Content, as he said is access or policing. I suppose you could do the same job in a folder but you'd have to open the files. We got a structure by using a template, which again, you could precreate some folders I suppose. I just feel that a wiki's purpose is far clearer than a folder called docs, and you get some nice stuff like cross referencing, layouts etc. There will be times where it isn't the best aproach but to hold up a folder as better than a wiki, because the file search tools let you get away with being disorganised, is well missing the point a bit. Which was the gist of my response to WTRT. Knowledge sequesterers, thumbscrews work well.

CharlieSpencer
CharlieSpencer

But much of this can also be done with other document management software - controlling access, searching content. I can already control access to a folder without any tools external to the OS. Most desktop OS have content serach tools built in. Whether you search a file or read a wiki entry, you've got to find the right file / entry before you begin. Proper naming conventions strike me as the best tool for this, but they're a requirement for either method. What makes a wiki preferable? Is my lack of understanding due to not having seen a corporate wiki in action?

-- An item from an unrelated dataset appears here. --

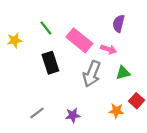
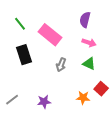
pink arrow: (109, 49) -> (89, 43), moved
green triangle: (123, 73) -> (89, 64), turned 40
gray arrow: (92, 74) -> (61, 65), size x0.6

Will that employee who views his exclusive knowledge as a key to keeping his job be any more likely to share it via wiki as opposed to any other source?

Jaqui
Jaqui

the wiki database keeps edit history in it, so you have a full version control over your documents. You know what was changed, by whom and exactly when it was changed. This is in every decent wiki script already. british tip is us/canada dump / landfill There are problems with wikis, in that they are not set up for making the content print ready. To stop garbage content showing up in them, you only have to remove the option for people to post without being members, and do not allow just anyone to join. a wiki script is something like a community script also. edit to add: Since you can read the content of the wiki, it is far easier to find relevant content, or to remove garbage content than it is to wade through 1500 files in a folder.

CharlieSpencer
CharlieSpencer

"That may or may not have something useful in them, no version history, no real way of imposing a structure." Being ignorant of wikis, I'm with the "shared folder" guys. Perhaps you can enlighten me. How does using a wiki prevent useless content, provide a version history, or impose structure? What are the advantages over other document management tools that accomplish those objectives? "...a wiki can become as much of a tip as a folder,..." For those of us who learned the wrong version of English, what's a 'tip'? Isn't it more important for procedures to get documented than the method? Those knowledge-misers are going to be reluctant to share their experience regardless of the method used to share it.